Из каждого угла оглушительно гремит Machine Head. Все семь курсов знают наизусть каждую ноту альбома, и когда в горячечный ритм первого трека врывается бушующее клавишное соло, в коридорах замирают не только ученики — даже сам профессор Флитвик.
Когда последняя нота Highway Star затихает, Барти мягко взмахивает палочкой, развеивая развешанные по коридорам замка репродукторные чары. В гостиной Слизерина, конечно, они останутся, но гостиную опечатали Квиетусом сразу после матча, поэтому Мерлин с ней.
Профессор Флитвик неподвижно смотрит во двор поверх широкого подоконника.
— Сколько с вас сняли?
Барти косится на него.
— Двадцать.
— Двадцать баллов Слизерину, — вздыхает Флитвик, — нельзя наказывать учеников за любовь к искусству.
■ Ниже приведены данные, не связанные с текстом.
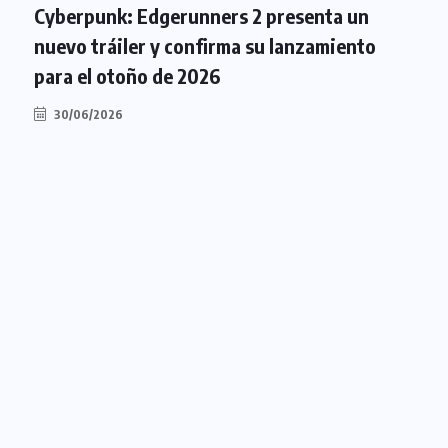
Cyberpunk: Edgerunners 2 confirma su
D
estreno para otoño de 2026 en Netflix
p
d
28/06/2026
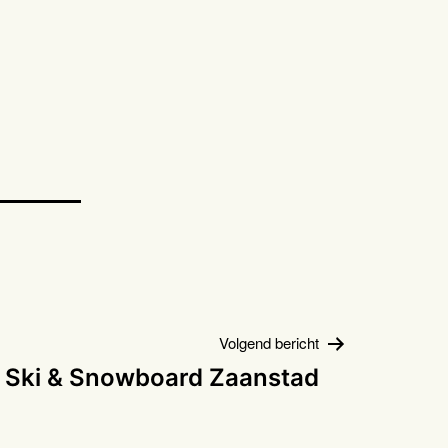
Volgend bericht
 Ski & Snowboard Zaanstad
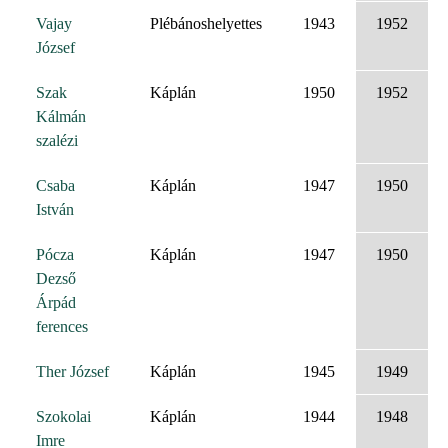
Vajay
Plébánoshelyettes
1943
1952
József
Szak
Káplán
1950
1952
Kálmán
szalézi
Csaba
Káplán
1947
1950
István
Pócza
Káplán
1947
1950
Dezső
Árpád
ferences
Ther József
Káplán
1945
1949
Szokolai
Káplán
1944
1948
Imre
Только директору…
— Ни слова, — клятвенно обещает Барти.
***
Пустая комната, наполненные чаем чашки, дежурные вопросы о прошедшей неделе. Барти еще только начинал чувствовать подступающую усталость, но Август едва ее скрывал: на Отдел тайн пришлось немало давления; аврорат требовал выдать боевые артефакты для использования против Пожирателей смерти. Барти знал об этом, потому что большая часть этих требований была подписана рукой Бартемия Крауча.
И еще приближался очередной дождливый ноябрь, пророчивший долгую, дождливую и серую зиму. Небо над Ферт-оф-Фортом казалось теперь единственным спасением от вездесущей английской серости.
— Перерыв, — сказал Август. — Хороший блок, Барти. Ты много работал.
Барти сдержанно поблагодарил за похвалу. Радости от нее он почти не ощутил: впереди было еще очень, очень много работы, но ему, конечно, всё равно было приятно. В Хогвартсе и дома все уже привыкли, что Барти Крауч всегда оказывается впереди, и он терпеть не мог, что это принималось как должное или как не требующий никаких усилий талант. Когда у него спрашивали о талантах, он называл только один: родовую способность к языкам, свойственную всем Краучам. Других у него не было.
— Тебе стоит начать практиковаться с окклюменционными личинами, — задумчиво произнес Август. — Окклюменция хорошо тебе удается, это редкость… даже для количества часов, которые ты посвящаешь практике. Обычно это свойственно людям, которые много лгут. И сотрудникам Министерства.